> Records from a dataset
◆ ◆ ◆ ◆ ◆ ◆ ◆
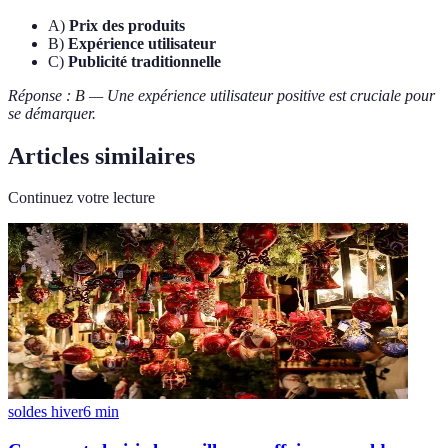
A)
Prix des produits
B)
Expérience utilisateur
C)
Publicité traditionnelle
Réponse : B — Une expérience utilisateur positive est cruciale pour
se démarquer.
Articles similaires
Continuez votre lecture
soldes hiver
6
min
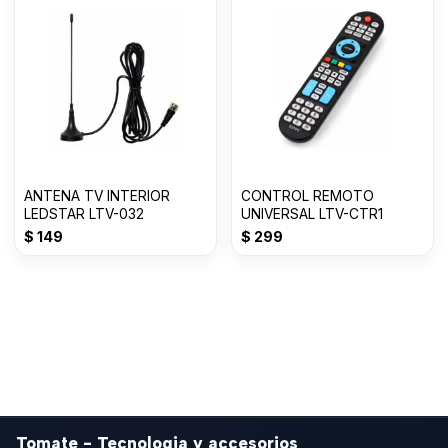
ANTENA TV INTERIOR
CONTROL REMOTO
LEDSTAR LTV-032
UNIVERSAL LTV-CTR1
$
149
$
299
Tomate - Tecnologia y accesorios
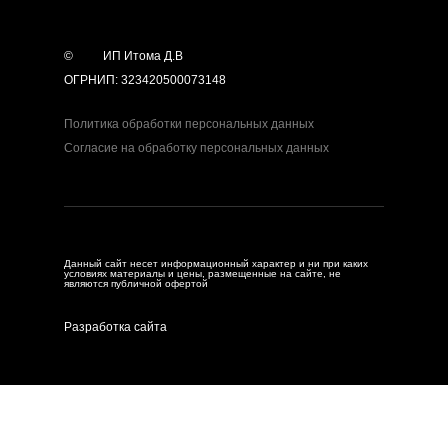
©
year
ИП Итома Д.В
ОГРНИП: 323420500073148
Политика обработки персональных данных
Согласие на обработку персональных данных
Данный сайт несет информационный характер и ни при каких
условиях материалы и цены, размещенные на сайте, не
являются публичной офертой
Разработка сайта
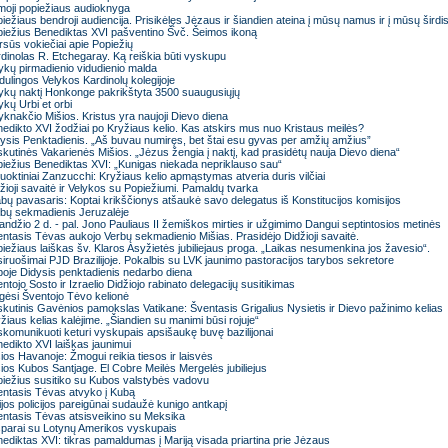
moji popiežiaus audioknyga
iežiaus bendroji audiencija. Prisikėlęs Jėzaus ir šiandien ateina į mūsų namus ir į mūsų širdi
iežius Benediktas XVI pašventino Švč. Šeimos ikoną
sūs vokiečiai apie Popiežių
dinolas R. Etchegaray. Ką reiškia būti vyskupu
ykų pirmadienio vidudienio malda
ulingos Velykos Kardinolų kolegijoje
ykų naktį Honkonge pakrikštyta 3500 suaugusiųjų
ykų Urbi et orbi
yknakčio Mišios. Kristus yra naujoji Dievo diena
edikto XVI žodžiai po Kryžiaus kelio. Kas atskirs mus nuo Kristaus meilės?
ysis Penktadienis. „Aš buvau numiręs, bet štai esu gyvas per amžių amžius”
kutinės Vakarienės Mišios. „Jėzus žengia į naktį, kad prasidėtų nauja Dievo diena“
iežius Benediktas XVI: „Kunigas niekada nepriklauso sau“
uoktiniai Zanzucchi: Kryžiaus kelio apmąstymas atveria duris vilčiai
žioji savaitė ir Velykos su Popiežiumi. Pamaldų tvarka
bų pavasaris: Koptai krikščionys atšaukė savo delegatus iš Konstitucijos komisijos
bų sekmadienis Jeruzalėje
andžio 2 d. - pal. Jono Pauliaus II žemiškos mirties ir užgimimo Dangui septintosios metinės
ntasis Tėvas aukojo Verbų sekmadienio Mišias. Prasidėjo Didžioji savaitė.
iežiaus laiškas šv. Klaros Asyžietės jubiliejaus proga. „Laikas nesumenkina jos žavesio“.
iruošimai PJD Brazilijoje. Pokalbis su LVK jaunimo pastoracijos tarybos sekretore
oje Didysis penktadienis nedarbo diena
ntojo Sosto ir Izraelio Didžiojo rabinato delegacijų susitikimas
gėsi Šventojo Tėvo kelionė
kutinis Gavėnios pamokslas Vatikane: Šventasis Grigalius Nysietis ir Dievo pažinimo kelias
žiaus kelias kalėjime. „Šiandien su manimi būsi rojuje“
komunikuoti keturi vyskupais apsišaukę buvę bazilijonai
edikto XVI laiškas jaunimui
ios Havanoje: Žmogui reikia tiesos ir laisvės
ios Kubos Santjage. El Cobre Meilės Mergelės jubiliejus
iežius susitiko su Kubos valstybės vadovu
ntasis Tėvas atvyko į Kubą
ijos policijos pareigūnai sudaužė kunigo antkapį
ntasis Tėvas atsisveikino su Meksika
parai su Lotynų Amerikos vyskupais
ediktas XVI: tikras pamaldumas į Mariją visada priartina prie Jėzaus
◆ ◆ ◆ ◆ ◆ ◆ ◆
> WHAT THE TASK ASKS
Write each entry again exactly, minus any images.

> RESULT FOR THIS TASK
A)
Prix des produits
B)
Expérience utilisateur
C)
Publicité traditionnelle
Réponse : B — Une expérience utilisateur positive est cruciale pour
se démarquer.
Articles similaires
Continuez votre lecture
soldes hiver
6
min
ANTENA TV INTERIOR
CONTROL REMOTO
LEDSTAR LTV-032
UNIVERSAL LTV-CTR1
$
149
$
299
Tomate - Tecnologia y accesorios
©
year
ИП Итома Д.В
ОГРНИП: 323420500073148
Политика обработки персональных данных
Согласие на обработку персональных данных
Данный сайт несет информационный характер и ни при каких
условиях материалы и цены, размещенные на сайте, не
являются публичной офертой
Разработка сайта
moji popiežiaus audioknyga
iežiaus bendroji audiencija. Prisikėlęs Jėzaus ir šiandien ateina į mūsų namus ir į mūsų širdi
iežius Benediktas XVI pašventino Švč. Šeimos ikoną
sūs vokiečiai apie Popiežių
dinolas R. Etchegaray. Ką reiškia būti vyskupu
ykų pirmadienio vidudienio malda
ulingos Velykos Kardinolų kolegijoje
ykų naktį Honkonge pakrikštyta 3500 suaugusiųjų
ykų Urbi et orbi
yknakčio Mišios. Kristus yra naujoji Dievo diena
edikto XVI žodžiai po Kryžiaus kelio. Kas atskirs mus nuo Kristaus meilės?
ysis Penktadienis. „Aš buvau numiręs, bet štai esu gyvas per amžių amžius”
kutinės Vakarienės Mišios. „Jėzus žengia į naktį, kad prasidėtų nauja Dievo diena“
iežius Benediktas XVI: „Kunigas niekada nepriklauso sau“
uoktiniai Zanzucchi: Kryžiaus kelio apmąstymas atveria duris vilčiai
žioji savaitė ir Velykos su Popiežiumi. Pamaldų tvarka
bų pavasaris: Koptai krikščionys atšaukė savo delegatus iš Konstitucijos komisijos
bų sekmadienis Jeruzalėje
andžio 2 d. - pal. Jono Pauliaus II žemiškos mirties ir užgimimo Dangui septintosios metinės
ntasis Tėvas aukojo Verbų sekmadienio Mišias. Prasidėjo Didžioji savaitė.
iežiaus laiškas šv. Klaros Asyžietės jubiliejaus proga. „Laikas nesumenkina jos žavesio“.
iruošimai PJD Brazilijoje. Pokalbis su LVK jaunimo pastoracijos tarybos sekretore
oje Didysis penktadienis nedarbo diena
ntojo Sosto ir Izraelio Didžiojo rabinato delegacijų susitikimas
gėsi Šventojo Tėvo kelionė
kutinis Gavėnios pamokslas Vatikane: Šventasis Grigalius Nysietis ir Dievo pažinimo kelias
žiaus kelias kalėjime. „Šiandien su manimi būsi rojuje“
komunikuoti keturi vyskupais apsišaukę buvę bazilijonai
edikto XVI laiškas jaunimui
ios Havanoje: Žmogui reikia tiesos ir laisvės
ios Kubos Santjage. El Cobre Meilės Mergelės jubiliejus
iežius susitiko su Kubos valstybės vadovu
ntasis Tėvas atvyko į Kubą
ijos policijos pareigūnai sudaužė kunigo antkapį
ntasis Tėvas atsisveikino su Meksika
parai su Lotynų Amerikos vyskupais
ediktas XVI: tikras pamaldumas į Mariją visada priartina prie Jėzaus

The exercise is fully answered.